The remaining ten specially serviced loans are secured by a mix of property
types. Moody's estimates an aggregate $103.7 million
loss for the specially serviced loans (46% expected loss on average).
Moody's has assumed a high default probability for six poorly performing
loans, constituting 9.8% of the pool, and has
estimated an aggregate loss of $16.2 million (a 15%
expected loss based on a 50% probability default) from these troubled
loans.
Moody's received full year 2015 operating results for 88% of the
pool, and full or partial year 2016 operating results for 58%
of the pool. Moody's weighted average conduit LTV is 94.3%,
compared to 97.3% at Moody's last review. Moody's
conduit component excludes loans with structured credit assessments,
defeased and CTL loans, and specially serviced and troubled loans.
Moody's net cash flow (NCF) reflects a weighted average haircut
of 10.8% to the most recently available net operating income
(NOI). Moody's value reflects a weighted average capitalization
rate of 9.7%.
Moody's actual and stressed conduit DSCRs are 1.49X and 1.25X,
respectively, compared to 1.58X and 1.34X at the last
review. Moody's actual DSCR is based on Moody's NCF
and the loan's actual debt service. Moody's stressed
DSCR is based on Moody's NCF and a 9.25% stress rate
the agency applied to the loan balance.
The top three conduit loans represent 13.6% of the pool
balance. The largest loan is the Ashford Hospitality Pool 5 Loan
($149.4 million -- 13.6% of the pool),
which is secured by a portfolio of five hotels, including three
Marriott-flagged hotels in New Jersey, Texas, and North
Carolina, a Sheraton-flagged hotel in Pennsylvania,
and an Embassy Suites-flagged hotel in Arizona. Financial
performance has improved since last review with an increase in occupancy
and revenue per available room (RevPAR). Occupancy and RevPAR for
the trailing twelve months ending June 2016 were 73.97%
and $111.51, compared to the occupancy and RevPar
for the trailing twelve months ending August 2015 of 70% and $108.
Moody's was informed that the current borrowers for the Ashford
Hospitality Pool 5 loan have elected to defease the loan with US Government
Securities and on August 19, 2016 disseminated the following press
release: https://www.moodys.com/research/Moodys-WBCMT-2007-C34-Ratings-Unaffected-by-Proposed-Defeasance-of--PR_353897
The second largest loan is the Integrated Health Campus Loan ($55.2
million -- 5.0% of the pool), which is secured
by a 302,000 square foot (SF) medical office property located in
the Allentown-Bethlehem, Pennsylvania area.
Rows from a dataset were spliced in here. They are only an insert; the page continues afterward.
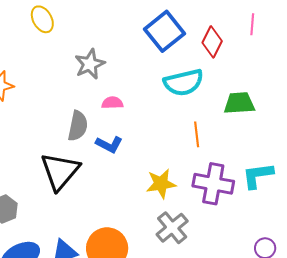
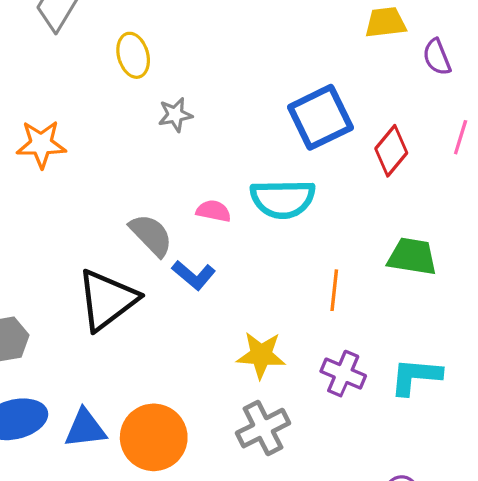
gray star: (90, 64) -> (175, 115), moved, size x0.7
cyan semicircle: (184, 82) -> (283, 199), moved
gray semicircle: (78, 126) -> (151, 235), turned -68
purple cross: (213, 184) -> (343, 374), size x0.7

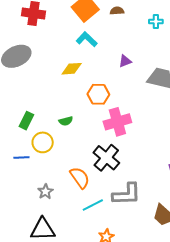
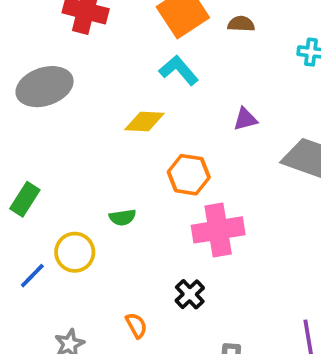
green rectangle: (26, 121) -> (25, 199), moved
blue line: (21, 158) -> (32, 276), turned -49
black cross: (106, 158) -> (190, 294), size x0.6
orange semicircle: (80, 178) -> (136, 325), size x0.6

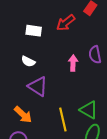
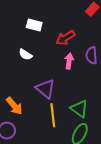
red arrow: (66, 23) -> (65, 38), moved
purple triangle: (38, 86) -> (45, 89), moved

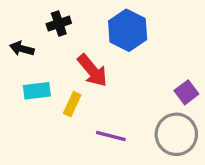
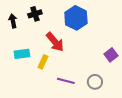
black arrow: (22, 49) -> (13, 21), moved, turned 64
gray circle: (176, 134) -> (95, 82), moved, size x0.6

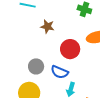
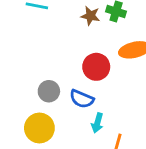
brown star: (47, 26) -> (90, 16), moved

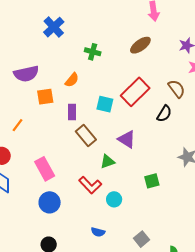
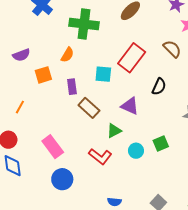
green cross: (93, 52) -> (84, 24), size x1.8
purple semicircle: (26, 74) -> (21, 55), size x0.7
black semicircle: (164, 114) -> (159, 87), moved
cyan circle: (114, 199) -> (136, 151), moved

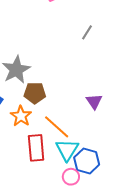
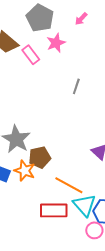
orange star: (21, 116) -> (25, 171), moved
red rectangle: (36, 148) -> (54, 210), turned -72

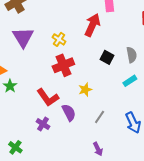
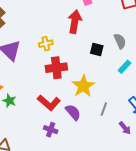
yellow cross: (59, 39) -> (46, 44), turned -32
red cross: (63, 65) -> (56, 68), turned 30
yellow star: (85, 90) -> (83, 86), size x1.6
purple arrow: (98, 149) -> (125, 128), moved

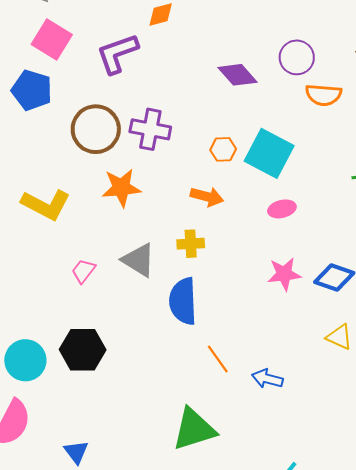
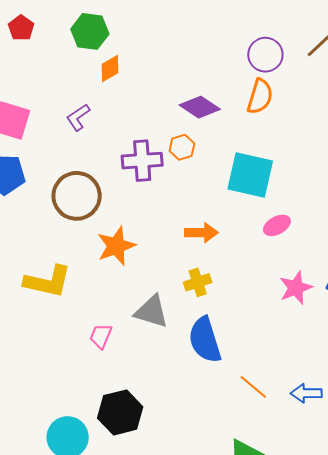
purple L-shape: (117, 54) -> (78, 117), size x0.6
purple circle: (297, 57) -> (265, 55), moved
orange semicircle: (323, 95) -> (260, 96), moved, turned -63
purple cross: (150, 129) -> (142, 161), moved
orange hexagon: (223, 149) -> (182, 147), moved

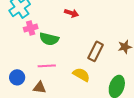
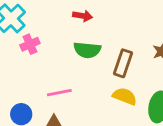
green semicircle: (49, 39) -> (87, 50), moved
yellow semicircle: (81, 75) -> (125, 96), moved

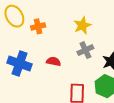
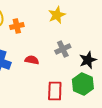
yellow star: (82, 25) -> (57, 15), moved

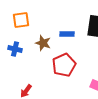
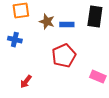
brown star: (43, 43) -> (47, 22), moved

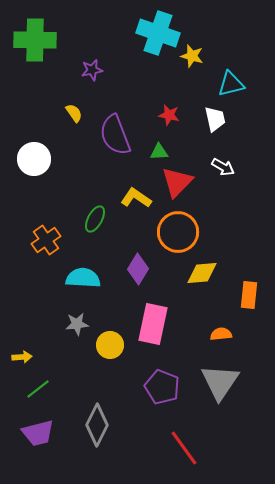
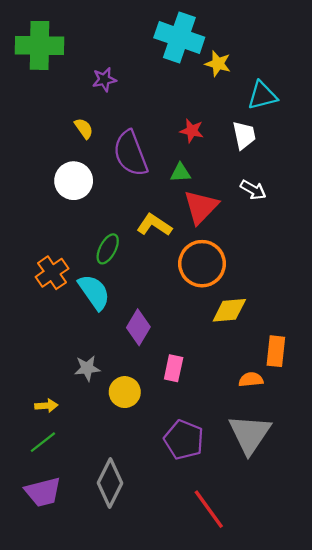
white circle: (34, 159) -> (74, 181), moved
purple diamond: (138, 269) -> (138, 327), moved
cyan semicircle: (83, 278) -> (94, 292), moved, turned 52
orange rectangle: (249, 295) -> (276, 351), moved
pink rectangle: (153, 324) -> (174, 368), size x0.6
yellow arrow: (22, 357) -> (46, 406), moved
As per
the March 2016 rent roll the property was 91.8% occupied,
compared to 100% leased as of June 2015. Moody's LTV and
stressed DSCR are 105.9% and 0.92X, respectively,
compared to 108.8% and 0.89X at the last review.
The third largest loan is a retail and industrial portfolio loan,
originally known as the Cole REIT Portfolio Loan ($46.6
million -- 4.2% of the pool), which is secured
by a 512,000 square foot (SF) portfolio of fourteen cross-collateralized
and cross-defaulted loans secured by fourteen single-tenant
properties across eleven states. Spirit Realty is now the sponsor
after merging with Cole Credit Property Trust II in July 2013.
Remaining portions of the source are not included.